§ REQUIRED ACTION
Only lines with the string "where" should be returned from the data below.

§ GIVEN INFORMATION
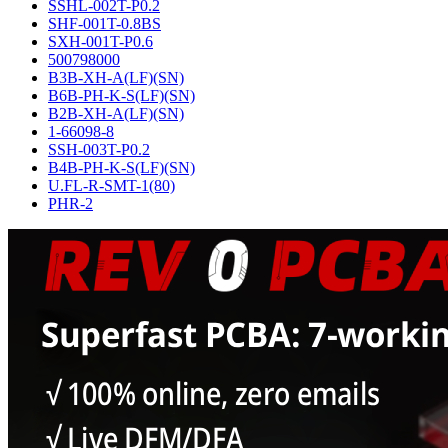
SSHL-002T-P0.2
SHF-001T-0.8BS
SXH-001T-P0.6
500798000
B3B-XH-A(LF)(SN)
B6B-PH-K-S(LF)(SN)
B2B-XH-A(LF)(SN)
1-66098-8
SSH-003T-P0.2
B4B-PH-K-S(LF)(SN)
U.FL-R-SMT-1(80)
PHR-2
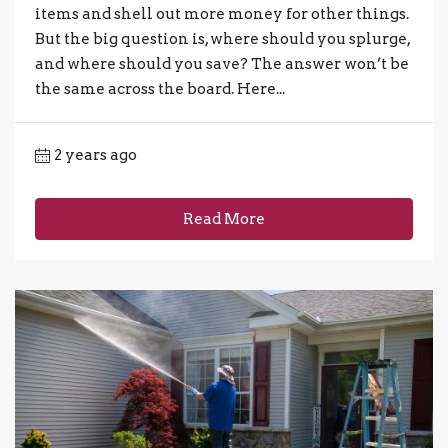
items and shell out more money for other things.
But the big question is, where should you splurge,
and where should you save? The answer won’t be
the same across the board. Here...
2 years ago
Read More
---
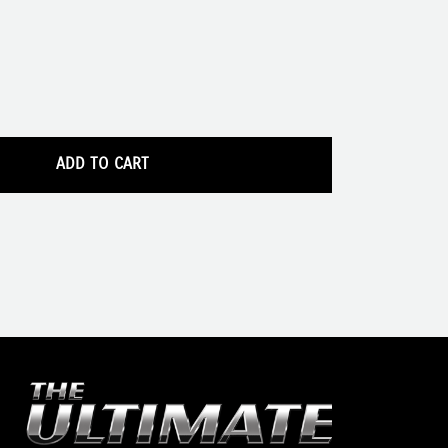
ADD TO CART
==
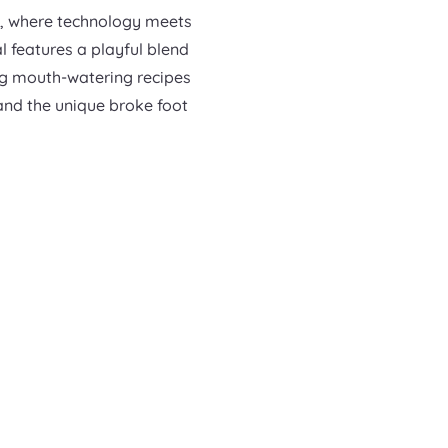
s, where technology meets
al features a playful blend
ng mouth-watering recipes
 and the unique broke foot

§ YOUR RESPONSE
But the big question is, where should you splurge,
and where should you save? The answer won’t be
s, where technology meets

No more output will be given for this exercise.